IN VIVO PHOSPHORYLATION SITES IN CYSTIC FIBROSIS TRANSMEMB CONDUCTANCE REGULATO

囊性纤维化跨膜电导调节中的体内磷酸化位点

• 批准号: 7355045
• 负责人: DAVID C GADSBY
• 金额: $ 0.37万
• 依托单位: ROCKEFELLER UNIVERSITY
• 依托单位国家: 美国
• 财政年份: 2006
• 资助国家: 美国
• 起止时间: 2006-03-01 至 2007-02-28
• 项目状态: 已结题
• 来源: https://reporter.nih.gov/project-details/7355045
• 关键词: VIVO; PHOSPHORYLATION; SITES; CYSTIC; FIBROSIS

This subproject is one of many research subprojects utilizing the resources provided by a Center grant funded by NIH/NCRR. The subproject and investigator (PI) may have received primary funding from another NIH source, and thus could be represented in other CRISP entries. The institution listed is for the Center, which is not necessarily the institution for the investigator. Inherited mutations in the chloride channel known as the cystic fibrosis transmembrane conductance regulator (CFTR) lead to the symptoms of cystic fibrosis. To become open, the channel must be phosphorylated by cAMP-dependent protein kinase at sites within its regulatory domain. Previous mass spectrometric experiments have identified numerous serine residues in the regulatory domain that are phosphorylated in vitro, and have allowed determination of the relative ease of in vitro phosphorylation at the various sites. The current work examines human CFTR expressed in Xenopus oocytes to determine the in vivo phosphorylation pattern. It was observed that Ser-768 of CFTR was essentially quantitatively phosphorylated in vivo. Other work in the Gadsby lab has shown that mutation of this residue to alanine, thus preventing its phosphorylation, results in a constitutively active ion channel. Thus phosphorylation of Ser-768 appears to be a negative regulator of channel opening. Other sites of in vivo serine phosphorylation were characterized, and examination of the in vivo phosphorylation state of CFTR containing the S768A mutation gave no evidence of a change in phosphorylation pattern at the other sites within the regulatory domain.
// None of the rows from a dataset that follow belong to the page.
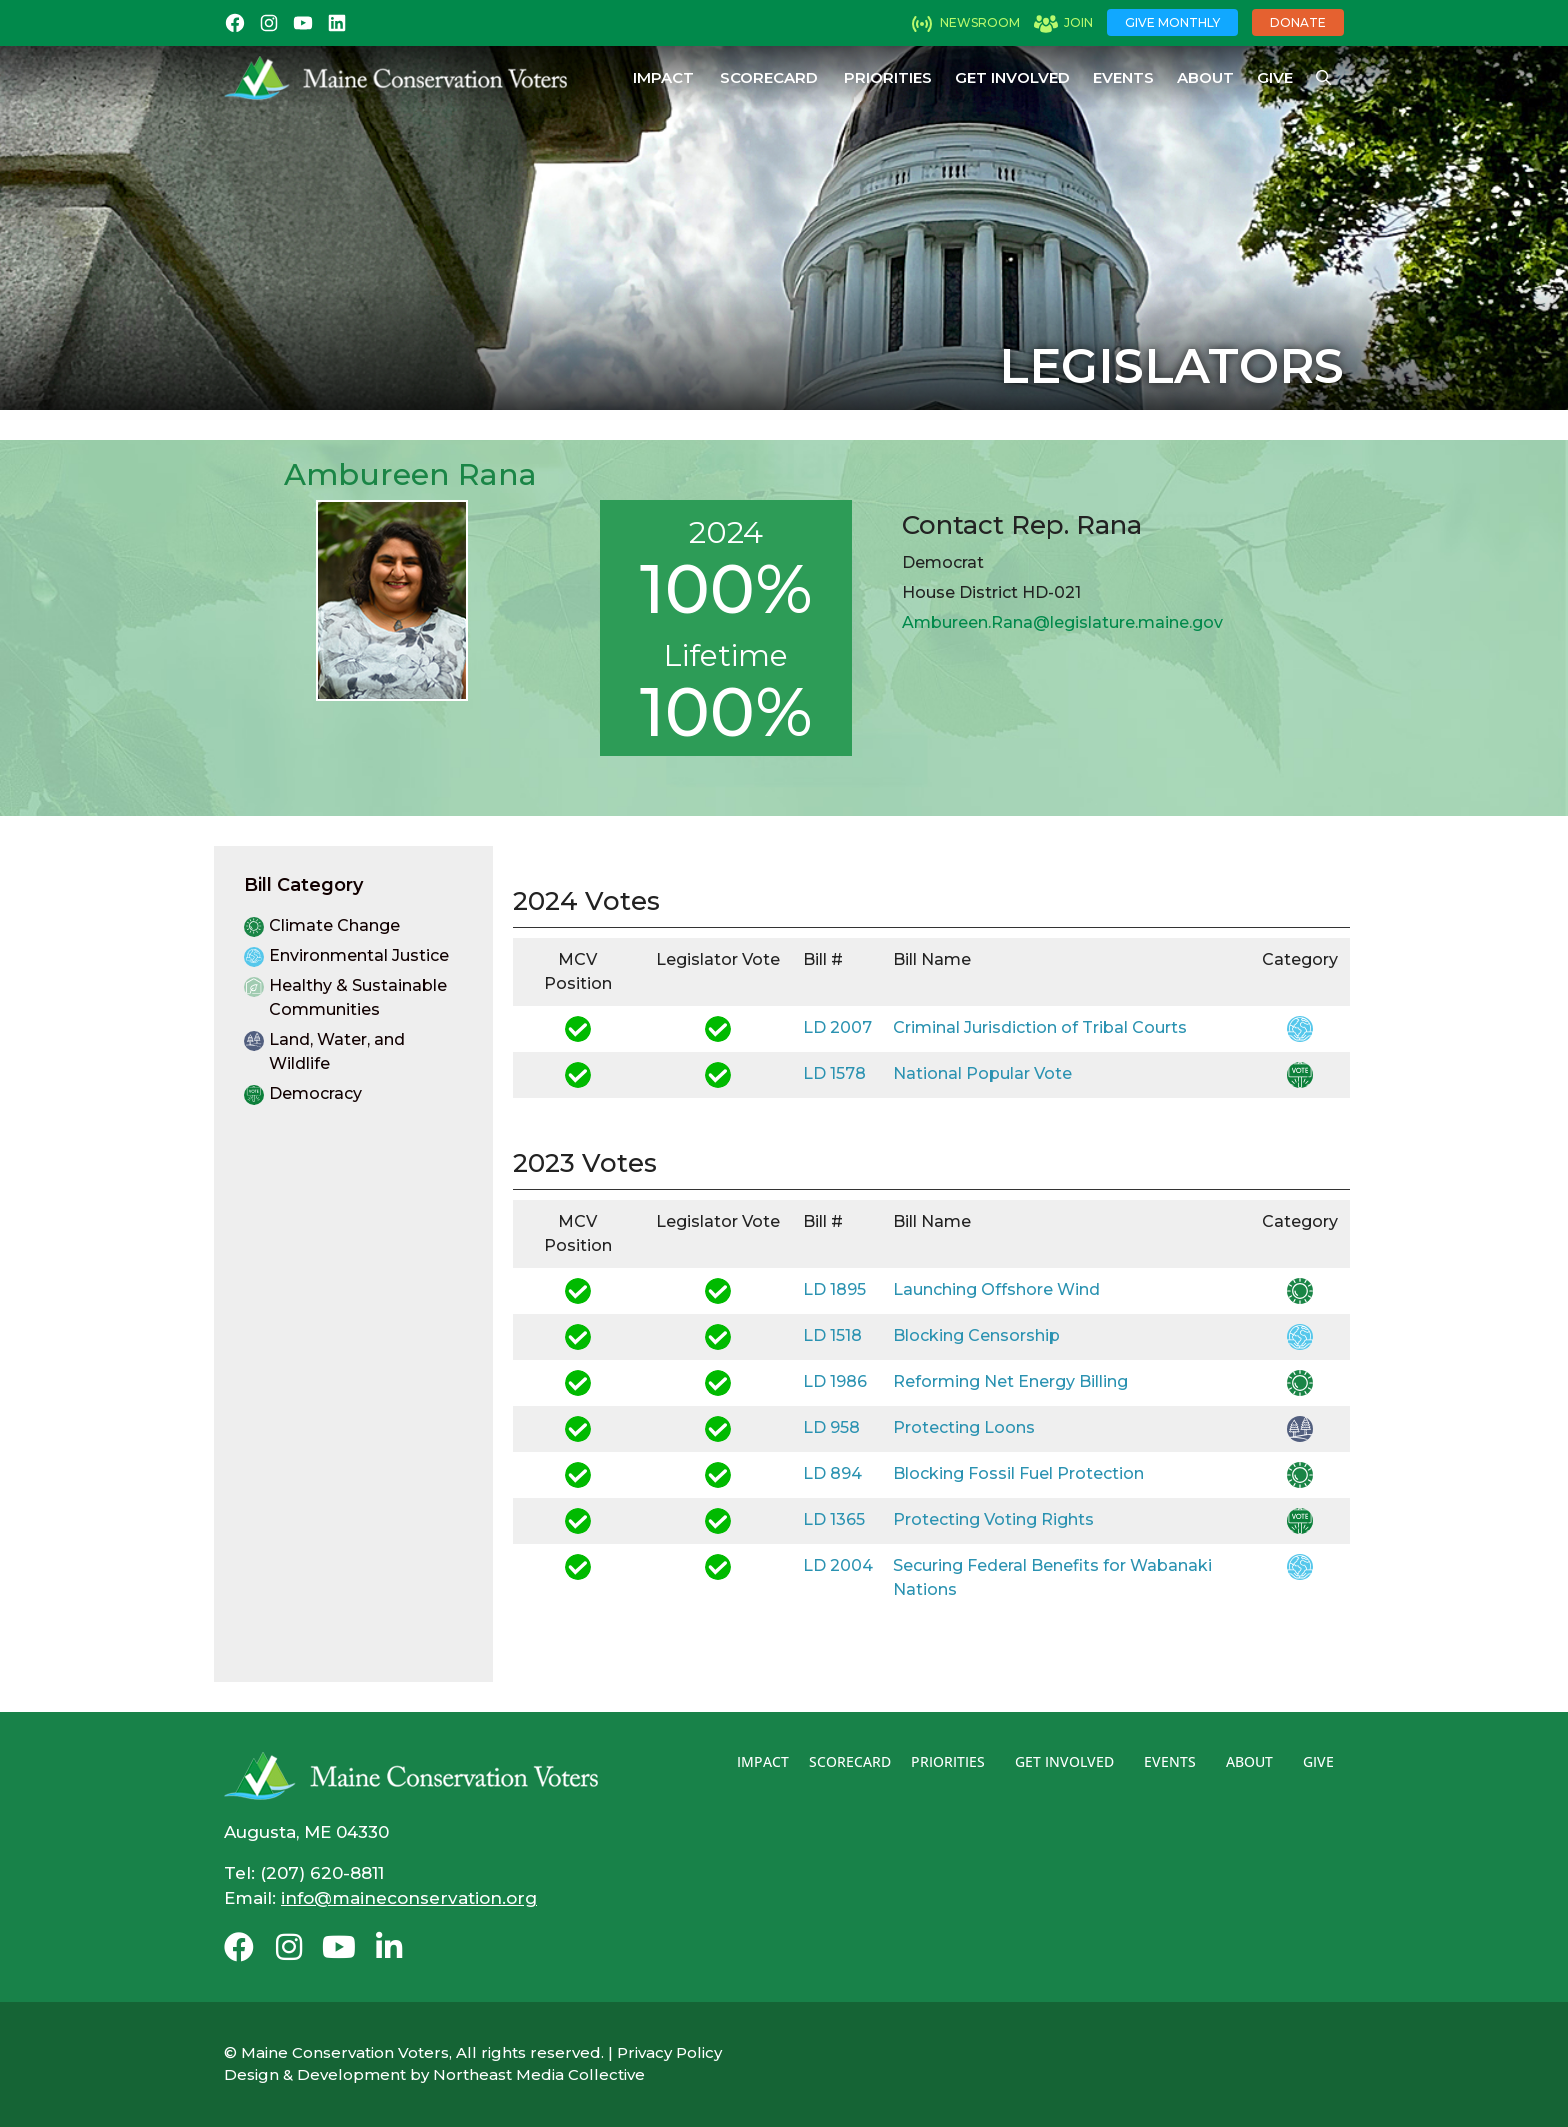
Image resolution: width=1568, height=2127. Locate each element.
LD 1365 (834, 1519)
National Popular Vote (982, 1073)
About (1205, 77)
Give (1275, 77)
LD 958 (831, 1427)
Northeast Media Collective (539, 2074)
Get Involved (1012, 77)
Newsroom (980, 22)
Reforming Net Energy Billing (1010, 1381)
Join (1078, 22)
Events (1123, 77)
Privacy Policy (669, 2052)
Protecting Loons (964, 1427)
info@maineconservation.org (409, 1898)
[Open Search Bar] (1323, 78)
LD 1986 (835, 1381)
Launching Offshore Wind (996, 1289)
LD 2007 (837, 1027)
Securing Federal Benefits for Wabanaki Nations (1052, 1577)
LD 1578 (834, 1073)
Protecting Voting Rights (993, 1519)
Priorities (888, 77)
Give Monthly (1172, 22)
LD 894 (832, 1473)
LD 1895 (834, 1289)
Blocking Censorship (976, 1335)
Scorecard (769, 77)
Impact (663, 77)
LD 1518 (832, 1335)
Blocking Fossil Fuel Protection (1018, 1473)
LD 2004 (838, 1565)
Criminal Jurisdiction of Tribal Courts (1040, 1027)
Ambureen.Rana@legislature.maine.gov (1062, 622)
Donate (1298, 22)
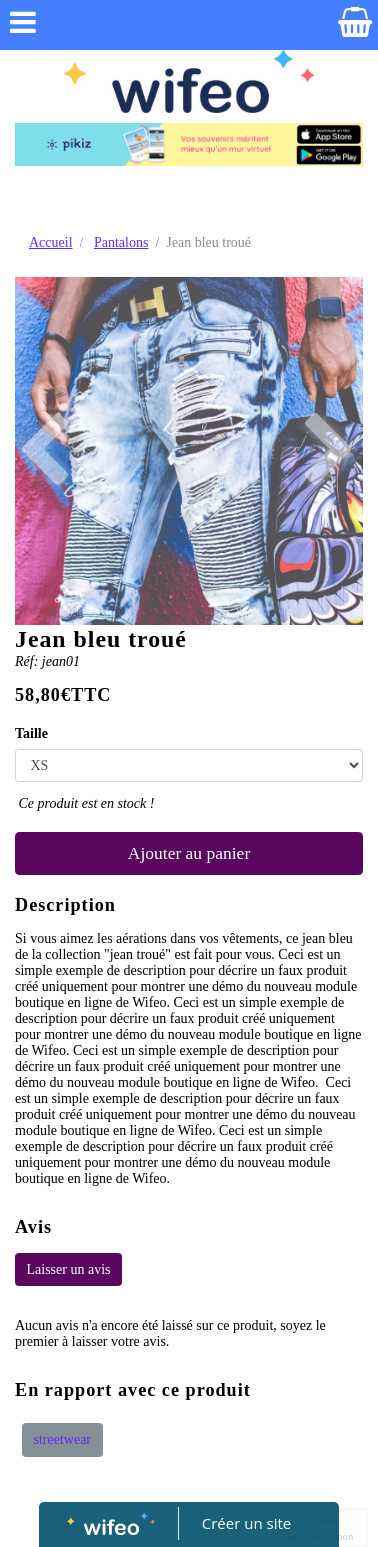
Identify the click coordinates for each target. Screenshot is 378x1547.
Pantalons (121, 242)
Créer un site (246, 1523)
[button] (41, 451)
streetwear (63, 1439)
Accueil (51, 242)
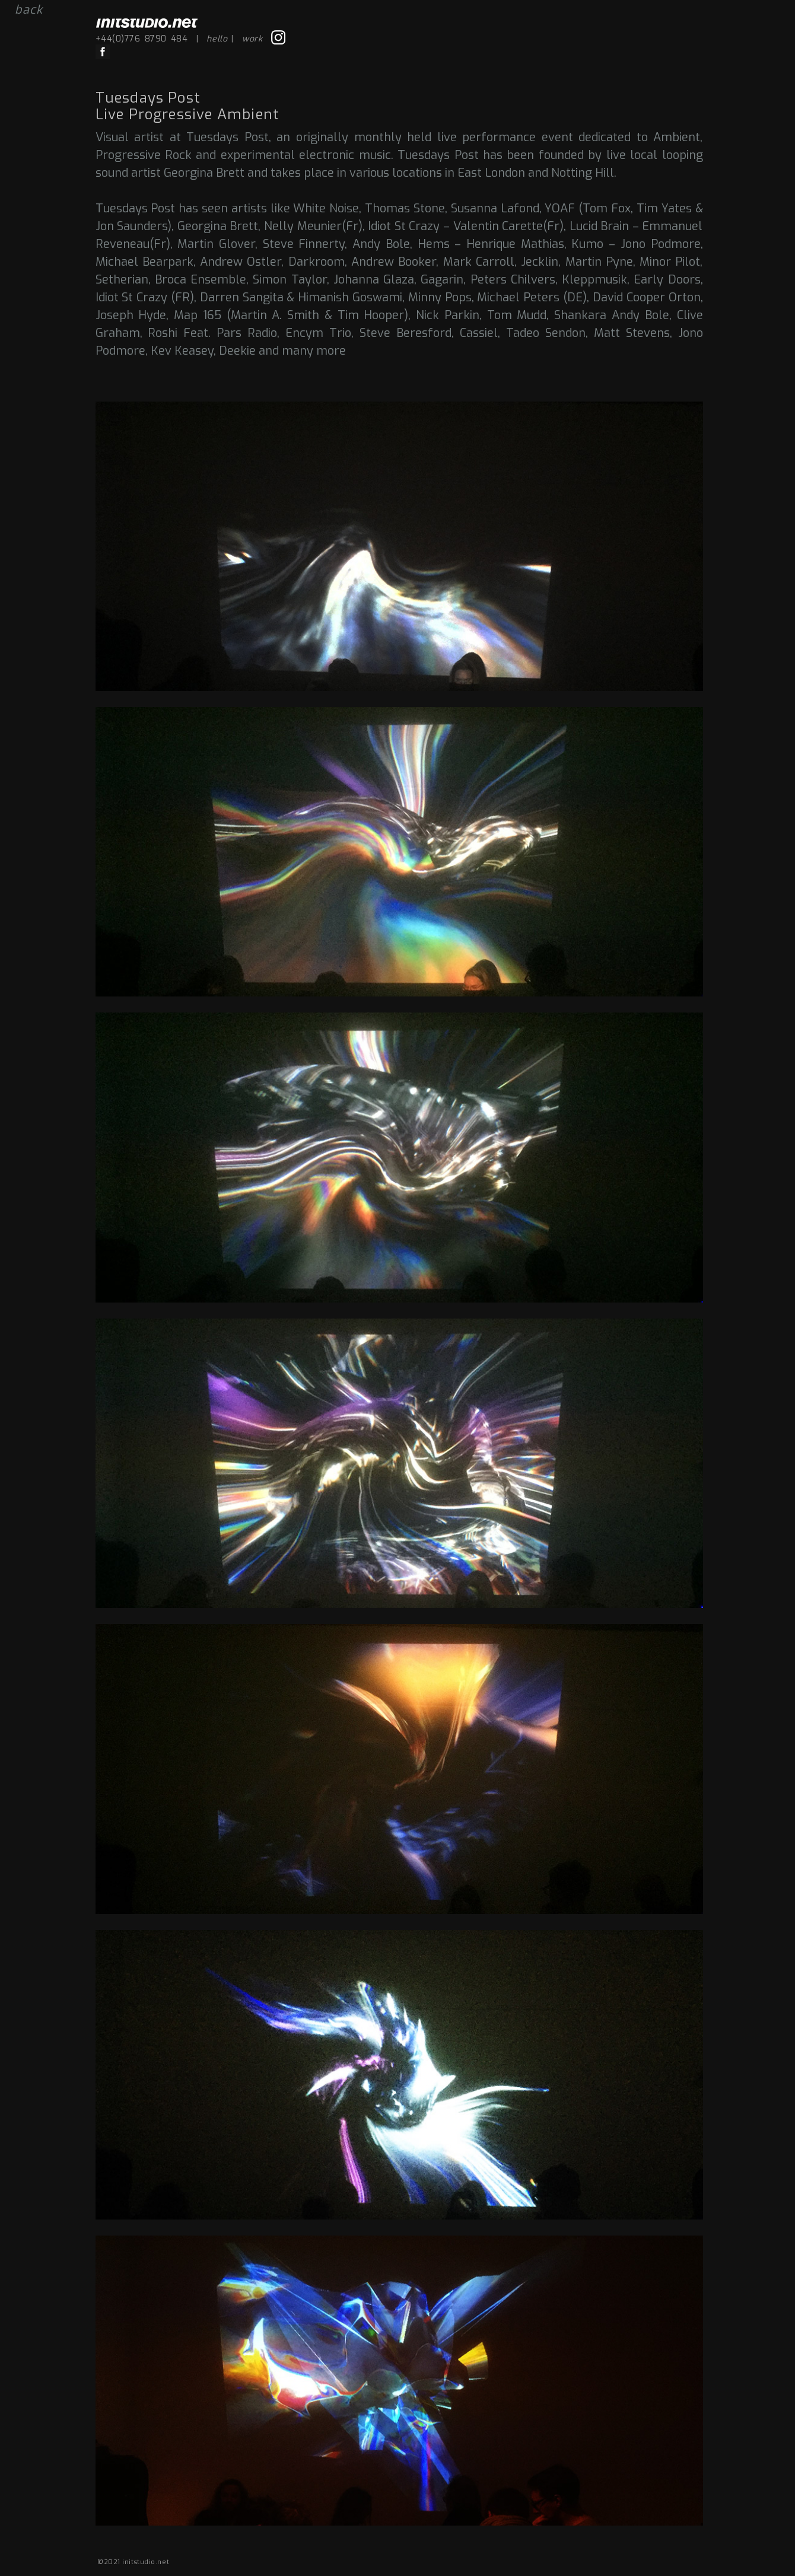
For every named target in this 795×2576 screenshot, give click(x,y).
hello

该子项目是利用 NIH/NCRR 资助的中心拨款提供的资源的众多研究子项目之一。子项目和研究者 (PI) 可能已从另一个 NIH 来源获得主要资金，因此可以在其他 CRISP 条目中出现。列出的机构是中心的机构，不一定是研究者的机构。被称为囊性纤维化跨膜电导调节器 (CFTR) 的氯离子通道的遗传性突变会导致囊性纤维化的症状。为了开放，通道必须被 cAMP 依赖性蛋白激酶在其调节域内的位点磷酸化。先前的质谱实验已经鉴定出调节域中的许多丝氨酸残基在体外被磷酸化，并且可以确定不同位点的体外磷酸化的相对难易程度。目前的工作检查爪蟾卵母细胞中表达的人类 CFTR 以确定体内磷酸化模式。观察到CFTR的Ser-768在体内基本上被定量磷酸化。加兹比实验室的其他工作表明，该残基突变为丙氨酸，从而阻止其磷酸化，从而产生组成型活性离子通道。因此，Ser-768 的磷酸化似乎是通道开放的负调节因子。对体内丝氨酸磷酸化的其他位点进行了表征，并且对含有 S768A 突变的 CFTR 的体内磷酸化状态进行检查，没有发现调节域内其他位点磷酸化模式发生变化的证据。